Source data
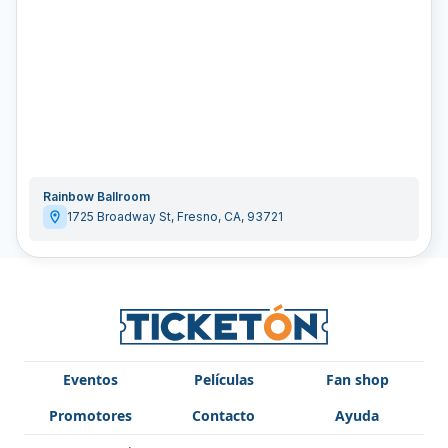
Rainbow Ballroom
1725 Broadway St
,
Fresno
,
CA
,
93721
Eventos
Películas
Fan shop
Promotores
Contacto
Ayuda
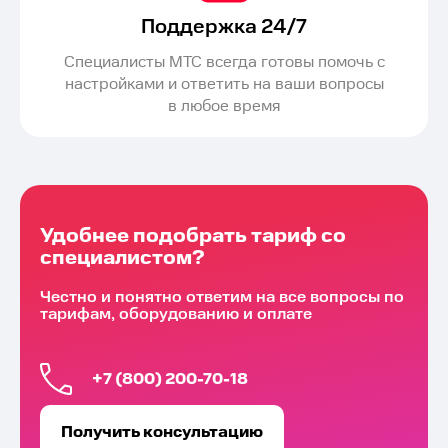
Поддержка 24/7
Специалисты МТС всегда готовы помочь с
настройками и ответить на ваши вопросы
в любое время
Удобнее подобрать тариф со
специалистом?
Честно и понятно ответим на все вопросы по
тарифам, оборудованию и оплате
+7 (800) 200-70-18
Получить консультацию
==
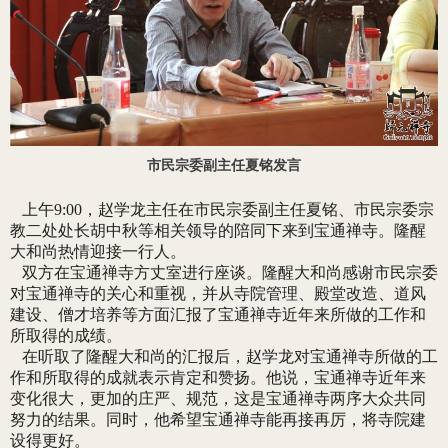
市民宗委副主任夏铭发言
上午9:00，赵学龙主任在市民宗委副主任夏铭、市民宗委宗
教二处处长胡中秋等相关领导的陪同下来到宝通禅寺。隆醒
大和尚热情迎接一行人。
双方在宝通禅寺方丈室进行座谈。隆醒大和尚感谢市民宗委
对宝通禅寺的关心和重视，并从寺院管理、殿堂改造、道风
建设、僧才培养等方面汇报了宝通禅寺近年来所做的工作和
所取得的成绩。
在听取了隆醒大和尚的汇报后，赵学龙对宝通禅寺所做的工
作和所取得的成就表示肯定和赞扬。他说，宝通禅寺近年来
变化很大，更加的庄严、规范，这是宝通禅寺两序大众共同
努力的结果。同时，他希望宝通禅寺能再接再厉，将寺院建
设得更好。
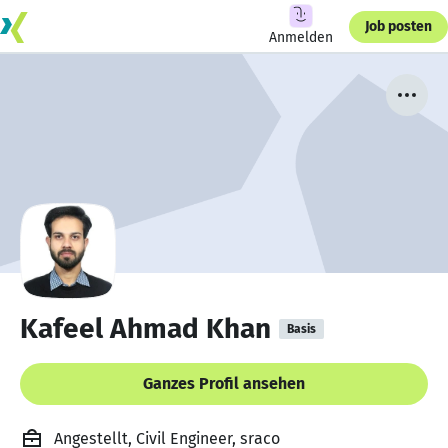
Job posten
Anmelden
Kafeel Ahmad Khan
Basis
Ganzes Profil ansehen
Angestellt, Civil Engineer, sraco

§ WHAT THIS TASK INVOLVES
Look above for the line with "тарифам, оборудованию и оплате" and the line with "Получить консультацию", and reproduce exactly those two lines plus every line between, nothing more.

§ RESULT
тарифам, оборудованию и оплате
+7 (800) 200-70-18
Получить консультацию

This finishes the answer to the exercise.